A will usually includes all your digital, financial and other assets, such as :
- bank accounts
- real estate properties
- accounts in online trading platforms
- investment portfolios
- company shares
- company stocks
- stock options
- cryptocurrencies and pension funds
It’s important to note that your will can also specify your preferences regarding business shares, e.g., if you possess shares in a company. In this case, you can specify who will get these shares and under what conditions.
Your will can also specify whether you want certain parts of your estate to go to charity, e.g., which assets and in what percentage to go to the charity of your choice.
You can also decide that a company or other type of organization should inherit some of your assets. A will must include the names of your beneficiaires. Whether they are private persons or organizations, they must be named.
The will usually contains named witnesses, their signatures, and the date and place of signing. The date is very important as it is one the primary means of identifying your latest will, if you have several.

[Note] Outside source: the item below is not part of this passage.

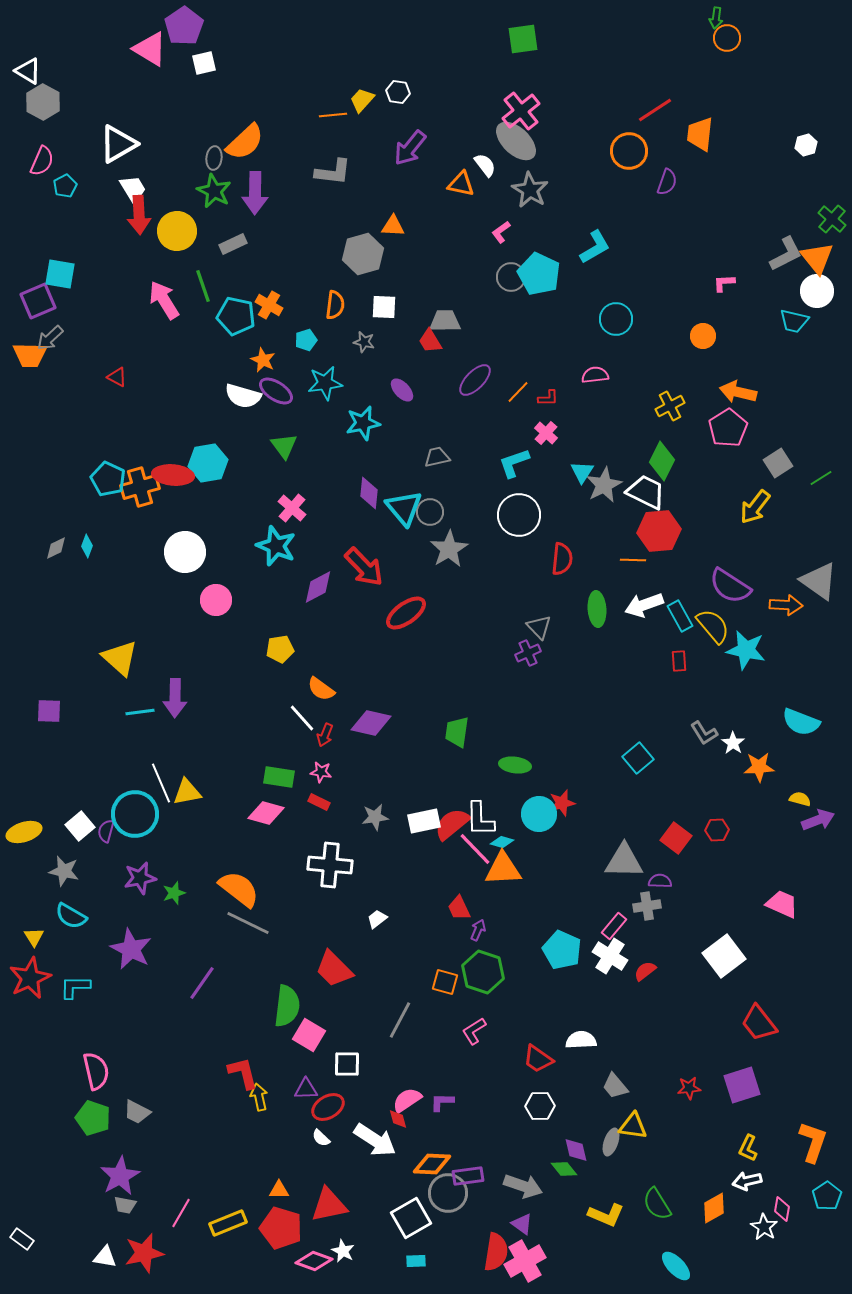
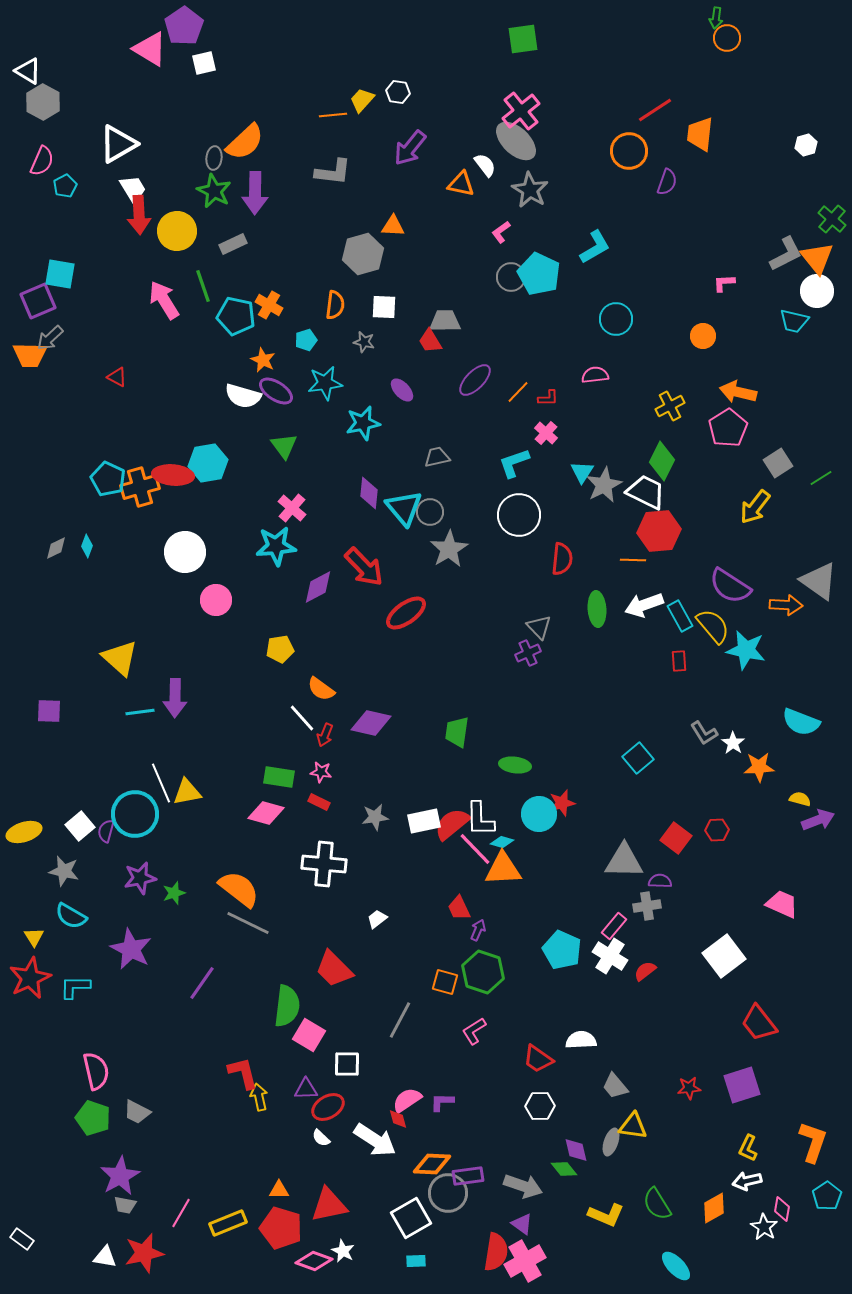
cyan star at (276, 546): rotated 27 degrees counterclockwise
white cross at (330, 865): moved 6 px left, 1 px up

The will also contains information about the executor of the will. This is a trusted person whose primary responsibility is to handle and execute the instructions outlined in the will by the deceased.
People can also designate guardians in their will if they are parents of minor children. A guardian takes care of the children in the event of the death of the parents.
Finally, the will must be signed and the person must be of sound mind. To prove that, most jurisdictions require at least two witnesses above the age of 18 to witness and sign the will.
Consequences of Not Having a Will
When a person dies without having made a will, the person is said to have died intestate. This means that the state or the country where they live becomes the executor of their estate and manages their inheritance.
In most cases, of course, the state will try to arrange the inheritance in the best possible way for all heirs, but needless to say, this can’t take into consideration any special arrangement that might have been put in a will.
In the absence of a will, the state decides how to distribute the estate, who receives what asset, and in what percentage.
In the case of minor children, the court can also decide on guardianship for the children, again by trying to arrange this in the best possible way for the children.
Usually, every jurisdiction has clear inheritance rules, but in most cases, the distribution of assets starts with the surviving spouse and living children.
In some cases, when the next of kin can’t be found, the state can become the owner of the estate.
How Much Does a Last Will and Testament Cost?
The first big differentiator when we speak about cost is whether a person would go with a holographic or a notarial will.
A holographic will is the cheapest option, as it practically incurs no cost – the person writes the will themself with their inheritance preferences. A notarial will incurs costs for the attorney who helps the person to craft the will, as well as the cost of a notary.
In the case of a notarial will, the total cost largely depends on how complex the estate is – how many assets and how many types, the family situation, the inheritance preferences of the individual, and the geography where the last will and testament was prepared.
The cost can be lowered if the person uses an online will maker tool, which is becoming more and more popular. Online will makers usually charge less than a hundred dollars, while hiring a lawyer usually costs more than a thousand dollars.
You can always change your will, for example, if you acquire new assets which you want to include in your will, or if your family situation or beneficiary preferences change.
In this case, you have two options. If the changes are too many, you can write a new will altogether. Your new will will have precedence over your old wills. If your changes are not so many, you can decide to make a codicil.
A codicil is an update to your already existing will, a.k.a. an addendum. A codicil allows you to specify changes to an already existing will, e.g., if you want to change only certain parts of the will. A codicil can be made only by the person who created the will.